Der Binnenschiffer Rainer Röper:

"Ende November 1989, also kurz nach der Wende, gab's dann eine Aktion vom Senat, der den Ostlern also sozusagen ermöglichte: kostenlose Rumfahrt mit einem Schiff, um Westberlin von der Wasserseite her kennenzulernen, weil wir kein Westgeld nicht hatten. Und die Fahrt ging von der Hansabrücke los und dann durch den Landwehrkanal, durch den Berlin-Spandauer Schifffahrtskanal und war für uns doch eine Überraschung. Wir standen eigentlich alle fast auf den Bänken, so dass der Schiffsführer kaum noch eine Sicht nach vorne hatte, soviel Leute waren auf dem Vorschiff und haben, na, Westberlin bewundert.
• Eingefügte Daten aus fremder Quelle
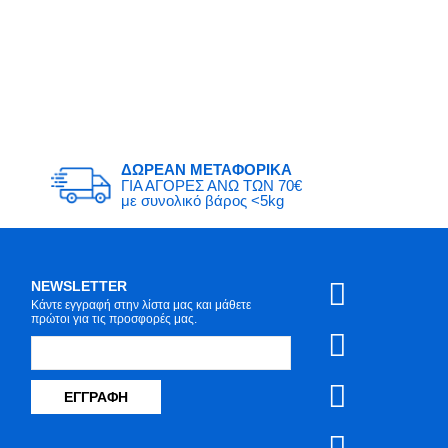
ΔΩΡΕΑΝ ΜΕΤΑΦΟΡΙΚΑ
ΓΙΑ ΑΓΟΡΕΣ ΑΝΩ ΤΩΝ 70€
με συνολικό βάρος <5kg
NEWSLETTER
Κάντε εγγραφή στην λίστα μας και μάθετε
πρώτοι για τις προσφορές μας.
ΕΓΓΡΑΦΉ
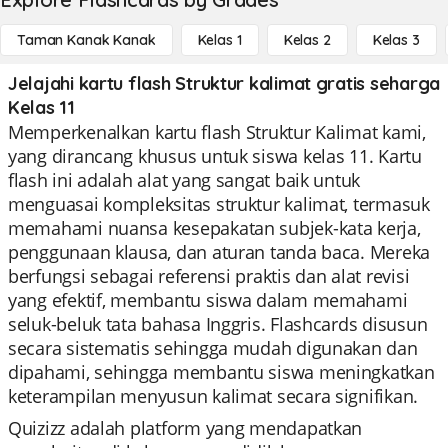
Taman Kanak Kanak
Kelas 1
Kelas 2
Kelas 3
Jelajahi kartu flash Struktur kalimat gratis seharga
Kelas 11
Memperkenalkan kartu flash Struktur Kalimat kami,
yang dirancang khusus untuk siswa kelas 11. Kartu
flash ini adalah alat yang sangat baik untuk
menguasai kompleksitas struktur kalimat, termasuk
memahami nuansa kesepakatan subjek-kata kerja,
penggunaan klausa, dan aturan tanda baca. Mereka
berfungsi sebagai referensi praktis dan alat revisi
yang efektif, membantu siswa dalam memahami
seluk-beluk tata bahasa Inggris. Flashcards disusun
secara sistematis sehingga mudah digunakan dan
dipahami, sehingga membantu siswa meningkatkan
keterampilan menyusun kalimat secara signifikan.
Quizizz adalah platform yang mendapatkan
Obwohl es auch einige Stellen gab -, zum Beispiel kamen wir an eine sehr rostige Eisenbahnbrücke und alle haben spekuliert, ob die wohl noch in Betrieb ist oder nicht und plötzlich fuhr noch eine S-Bahn zu unser aller Überraschung über diese doch sehr rostige und nicht mehr gut aussehende Brücke."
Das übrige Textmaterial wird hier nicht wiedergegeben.